Private schools are not required to follow the same anti-discrimination statutes as public schools, but overt racial and ethnic exclusion have thankfully fallen out of fashion. The non-public schools certified to accept Opportunity Scholarship applicants say on their websites that they do not racially or ethnically discriminate in admissions. This is a good start, but it does not mean that racial, ethnic, and cultural diversity are valued, or even desired in these schools.

Many biases are subtle. A number of the schools in the program are notably less racially and ethnically diverse than the counties that surround them. One example is Freedom Christian Academy ($178,911), also in Fayetteville, which is about 18 percent African-American, while the city that hosts it is 42 percent African-American. When its student handbook details dress and grooming expectations, it quizzically mandates that afros must be of “modest size,” though the length of non-course female hair is mandated in no such way. Another school banned scarves in the hair of female students—a move that could be interpreted as targeting young women who choose to wear hijab.

Even if instances like this do not set off alarm bells, education advocates should look closely at the racial and cultural messages presented to students through the textbooks used at a large number of these schools. Bob Jones University Press textbooks and Pensacola-based A Beka Books curriculums are two of the most popular teaching tools. These books are not used for Bible studies or devotionals, but rather in science, math, and history lessons. Bob Jones University Press history textbooks have famously taught facts such as “The majority of slave holders treated their slaves well”; and that the Klan tried to fight the decline in morality by using the cross, targeting “bootleggers, wife-beaters, and immoral movies.” And past A Beka Books have outrageously made claims including: that “God used the Trail of Tears to bring many Indians to Christ”; that the continent of Africa is in great need partly due to Communists who have shut it off from receiving the gospel; that Roe v. Wade enslaved unborn children in the way that Dred Scott v. Sandford enslaved blacks; and that global environmentalists are seeking to “destroy the prosperous economies of the world’s richest nations.”

Free for Whom?

North Carolina politicians and the organizations that fund them present this program as a step towards “educational freedom.” But is this system truly free for the child expelled from their school for holding hands with a student of the same sex? Is it free for a Jewish child whose presence at many of the schools receiving money is forbidden and deemed a threat to their mission? Does this program represent freedom to the poor gifted student who cannot participate in certain advanced classes or gifted programs because of the additional fees involved, or for her working parents, who have to struggle to find a way for their child to get to and from the school building? Is a Muslim student free when their dress code forbids headscarves, and is a black girl sporting her natural hair free to express herself when some schools place restrictions on how long she can grow it? What about freedom for the student who is or has been pregnant in the past, now barred from certain state-aided private schools because of proven past sexual activity?

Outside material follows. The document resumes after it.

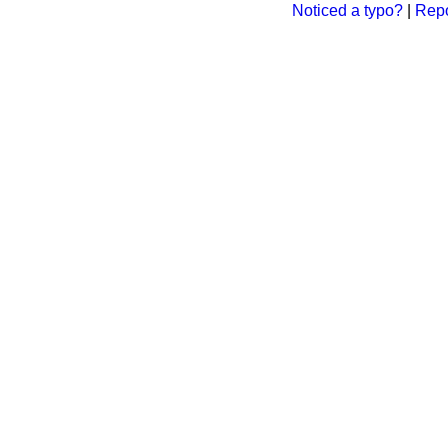
Noticed a typo?
|
Repo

By passing and promoting this North Carolina Opportunity Act, the state is treating large populations of its young people as second-class students. Funded by state money, these schools continue to use the taxes of some families whose children would never be permitted to learn in that environment—not due to merit, but due to who they are, how they pray, or who they love. Betsy DeVos’s track record of voucher and charter promotion reveals a reckless disregard for how these most vulnerable students experience this system into which they are less likely to be accepted and protected. Under a Trump/DeVos plan, we should expect to see more voucher programs like North Carolina’s emerge, dressed with the glittery names of opportunity, choice, and freedom. Do not be fooled. The opportunities are exclusionary, the choices are constrained, while the freedom belongs to largely unregulated private schools to discriminate on the public dime.